The bus was re-routed round Sheffield City Centre again today; this time the cause was hundreds of jogging women all wearing pink. I was only ten minutes late arriving at Miller's Dale though.
I walked down the lane, over the bridge and climbed up through the woods to soon reach the Monsal Trail. I turned right, headed over the viaduct and quickly arrived at the old railway station where I went to the toilet, bought a cup of tea and ate my sandwiches.
Just a few hundred yards beyond the station there are some very impressive ruins of limekilns. I climbed the path up to the top and took a photograph, and then explored the bottom, where you can actually go right inside. The pictures I took inside didn't come out very well; but the view you get from the Trail is spectacular...somehow reminiscent of something the Aztecs might have built.
The Trail then passes over a bridge which is very popular with abseilers; I don't know far down the drop is, but there were at least a couple of dozen people there in organised groups today.
I then saw a notice stating that the Monsal Trail will be closed to all users on August 1st and 2nd due to the Park & Ride scheme which will be operation for the Bakewell Show - I think they run buses along the route.
Next up was Chee Tor Tunnel, and then two much shorter tunnels, Chee Tor Number 2 Tunnel and Rusher Cutting Tunnel; both short enough so as to not require any lighting.
I got off the Monsal Trail at Blackwell Mill Cottages and walked down the track to the carpark at Topley Pike; the furthest west point of the walk, and the furthest west I've been on my walks since I started writing the blog. Through the trees to my right I could first hear, and then glimpse, one of the long quarry trains...it was rattling a lot, so I assume it was empty.
I crossed the main trunk road and then took the footpath which skirts Topley Pike Quarry. The quarry is well screened and there is some nice countryside here. Along one section the path climbs steeply out of the valley and I had to be careful because there were a lot of limestone rocks: limestone is always slippery, even when dry.

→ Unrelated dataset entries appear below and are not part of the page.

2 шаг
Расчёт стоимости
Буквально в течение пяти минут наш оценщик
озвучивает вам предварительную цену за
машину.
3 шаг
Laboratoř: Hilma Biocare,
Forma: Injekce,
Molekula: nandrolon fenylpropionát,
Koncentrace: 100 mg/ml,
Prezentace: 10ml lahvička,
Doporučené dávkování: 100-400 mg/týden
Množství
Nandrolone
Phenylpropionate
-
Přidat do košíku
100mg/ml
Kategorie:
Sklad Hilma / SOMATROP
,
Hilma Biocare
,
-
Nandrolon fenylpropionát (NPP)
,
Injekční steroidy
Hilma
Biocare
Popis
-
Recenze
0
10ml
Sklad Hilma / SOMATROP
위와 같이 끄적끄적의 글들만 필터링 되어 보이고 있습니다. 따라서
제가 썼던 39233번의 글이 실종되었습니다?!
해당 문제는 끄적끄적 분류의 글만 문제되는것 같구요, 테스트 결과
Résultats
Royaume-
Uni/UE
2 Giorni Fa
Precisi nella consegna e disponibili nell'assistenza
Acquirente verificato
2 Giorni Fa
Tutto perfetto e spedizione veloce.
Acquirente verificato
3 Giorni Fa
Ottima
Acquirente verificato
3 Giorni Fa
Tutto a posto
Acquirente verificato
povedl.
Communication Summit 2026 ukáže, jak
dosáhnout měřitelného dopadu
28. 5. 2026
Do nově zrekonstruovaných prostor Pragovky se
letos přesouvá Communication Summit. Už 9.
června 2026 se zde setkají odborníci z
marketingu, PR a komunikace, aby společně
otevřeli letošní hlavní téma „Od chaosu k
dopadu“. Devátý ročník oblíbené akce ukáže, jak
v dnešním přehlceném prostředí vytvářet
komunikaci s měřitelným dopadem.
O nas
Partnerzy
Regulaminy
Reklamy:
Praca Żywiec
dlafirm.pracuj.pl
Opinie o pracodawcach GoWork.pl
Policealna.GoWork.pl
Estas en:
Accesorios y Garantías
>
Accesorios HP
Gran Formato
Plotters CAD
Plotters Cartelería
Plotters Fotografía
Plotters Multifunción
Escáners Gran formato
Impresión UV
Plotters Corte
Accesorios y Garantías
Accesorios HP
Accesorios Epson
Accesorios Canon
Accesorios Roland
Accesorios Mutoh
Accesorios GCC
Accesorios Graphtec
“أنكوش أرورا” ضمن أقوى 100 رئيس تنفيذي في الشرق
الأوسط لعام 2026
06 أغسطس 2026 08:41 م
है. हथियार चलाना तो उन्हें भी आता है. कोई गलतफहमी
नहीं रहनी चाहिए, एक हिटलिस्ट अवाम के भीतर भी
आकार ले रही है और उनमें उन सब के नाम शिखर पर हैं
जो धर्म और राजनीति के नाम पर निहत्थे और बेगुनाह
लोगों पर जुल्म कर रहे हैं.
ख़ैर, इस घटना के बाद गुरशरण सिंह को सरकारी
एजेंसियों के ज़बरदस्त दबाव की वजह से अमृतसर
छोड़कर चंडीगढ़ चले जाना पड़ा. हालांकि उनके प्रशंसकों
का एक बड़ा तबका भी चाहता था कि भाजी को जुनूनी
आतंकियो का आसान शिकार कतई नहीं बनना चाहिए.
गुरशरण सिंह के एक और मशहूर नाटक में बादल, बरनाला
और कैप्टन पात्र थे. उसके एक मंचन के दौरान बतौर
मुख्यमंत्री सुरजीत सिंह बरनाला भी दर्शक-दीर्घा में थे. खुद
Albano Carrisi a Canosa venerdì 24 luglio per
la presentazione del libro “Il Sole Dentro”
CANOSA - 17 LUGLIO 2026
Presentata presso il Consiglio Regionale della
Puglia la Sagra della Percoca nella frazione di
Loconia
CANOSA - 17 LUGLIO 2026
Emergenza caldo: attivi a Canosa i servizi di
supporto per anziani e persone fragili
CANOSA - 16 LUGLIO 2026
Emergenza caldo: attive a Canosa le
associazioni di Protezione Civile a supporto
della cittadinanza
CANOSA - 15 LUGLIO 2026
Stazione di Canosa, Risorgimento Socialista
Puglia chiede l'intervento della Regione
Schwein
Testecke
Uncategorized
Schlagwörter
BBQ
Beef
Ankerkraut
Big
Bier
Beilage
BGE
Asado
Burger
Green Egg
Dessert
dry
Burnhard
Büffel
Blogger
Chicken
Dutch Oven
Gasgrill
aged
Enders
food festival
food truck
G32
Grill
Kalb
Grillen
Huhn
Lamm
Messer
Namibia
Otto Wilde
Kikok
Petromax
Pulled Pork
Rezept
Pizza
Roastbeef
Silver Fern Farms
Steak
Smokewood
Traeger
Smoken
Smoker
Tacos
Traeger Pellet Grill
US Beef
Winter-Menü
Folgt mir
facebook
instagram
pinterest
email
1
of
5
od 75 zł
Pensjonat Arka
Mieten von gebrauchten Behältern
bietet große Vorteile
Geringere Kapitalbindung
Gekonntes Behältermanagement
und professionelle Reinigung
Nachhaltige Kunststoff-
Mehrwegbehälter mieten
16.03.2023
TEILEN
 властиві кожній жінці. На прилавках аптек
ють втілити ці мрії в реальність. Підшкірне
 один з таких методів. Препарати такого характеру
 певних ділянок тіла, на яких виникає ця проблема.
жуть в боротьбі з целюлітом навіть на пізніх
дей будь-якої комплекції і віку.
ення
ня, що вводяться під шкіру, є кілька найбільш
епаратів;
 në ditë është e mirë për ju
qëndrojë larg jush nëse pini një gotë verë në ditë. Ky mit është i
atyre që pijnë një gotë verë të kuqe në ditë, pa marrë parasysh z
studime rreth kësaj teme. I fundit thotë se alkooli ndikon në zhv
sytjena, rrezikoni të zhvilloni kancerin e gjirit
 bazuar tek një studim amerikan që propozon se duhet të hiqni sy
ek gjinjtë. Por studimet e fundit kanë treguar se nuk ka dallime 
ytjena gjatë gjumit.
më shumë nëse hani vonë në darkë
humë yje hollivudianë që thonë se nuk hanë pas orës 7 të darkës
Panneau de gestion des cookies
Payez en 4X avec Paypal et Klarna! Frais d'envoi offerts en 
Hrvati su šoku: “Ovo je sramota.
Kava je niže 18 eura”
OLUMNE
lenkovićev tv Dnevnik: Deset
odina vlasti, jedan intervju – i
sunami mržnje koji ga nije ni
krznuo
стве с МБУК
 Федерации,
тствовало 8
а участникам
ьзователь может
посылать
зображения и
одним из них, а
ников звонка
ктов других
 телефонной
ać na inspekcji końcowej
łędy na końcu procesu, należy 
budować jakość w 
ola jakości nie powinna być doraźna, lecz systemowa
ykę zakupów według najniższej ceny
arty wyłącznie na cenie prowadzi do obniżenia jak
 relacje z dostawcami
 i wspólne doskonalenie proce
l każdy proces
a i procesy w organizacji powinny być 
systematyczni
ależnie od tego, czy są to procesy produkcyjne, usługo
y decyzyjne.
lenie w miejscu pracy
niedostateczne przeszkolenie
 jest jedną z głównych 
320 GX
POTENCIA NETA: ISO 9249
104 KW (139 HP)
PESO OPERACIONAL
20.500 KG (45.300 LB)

I then walked across meadows, fields and tracks until I reached Chelmorton, a village I have never visited before; and hadn't even heard of until planning the walk a few days earlier. The last few hundred yards into Chelmorton are part of the Midshires Way; a long distance footpath I didn't think I'd be walking along today. Along this section I also noticed that the word ENGLAND had been placed on the hillside. The lettering was large and had probably been formed by removing the topsoil to expose the limestone underneath. It wouldn't be that prominent from a distance though...maybe it's not finished yet.
I didn't go right into the village; I turned left and walked uphill, stopping briefly for a glass of Diet Coke/Pepsi at the pub across from the church.
The house next to the pub had what I would consider to be a linguistically interesting name.
'High Low' is a fairly common topographical name in Derbyshire though.
I then had a steady climb up a lane and then walked across open grassy fields to reach Taddington. I didn't walk along the main road, but turned right, along a minor road and then a path heading in an easterly direction towards Deep Dale.
I descended into Deep Dale and then climbed up the other side; fortunately it isn't its deepest at this point. A level path alongside grassy fields comes out just before Sheldon. I barely entered the village, taking the first path on my right; signposted towards Magpie Mine. I didn't visit the mine; I've been there before and it was getting quite late.
In the vicinity of Magpie Mine there's a dense network of criss-crossing footpaths. I managed to navigate myself across this section and ended up on a lovely stretch of unchallenging footpath across gently rolling pastoral countryside until I reached the road which goes down into Bakewell, where I arrived with enough time to visit the toilets and buy some refreshments.
In conclusion, it was a lovely day; the weather was mainly sunny, and certainly not too hot; the walk was at least twelve miles long, probably one the longest walks featured on the blog...and I certainly ventured the furthest west since I started writing about my walking in the Peak District.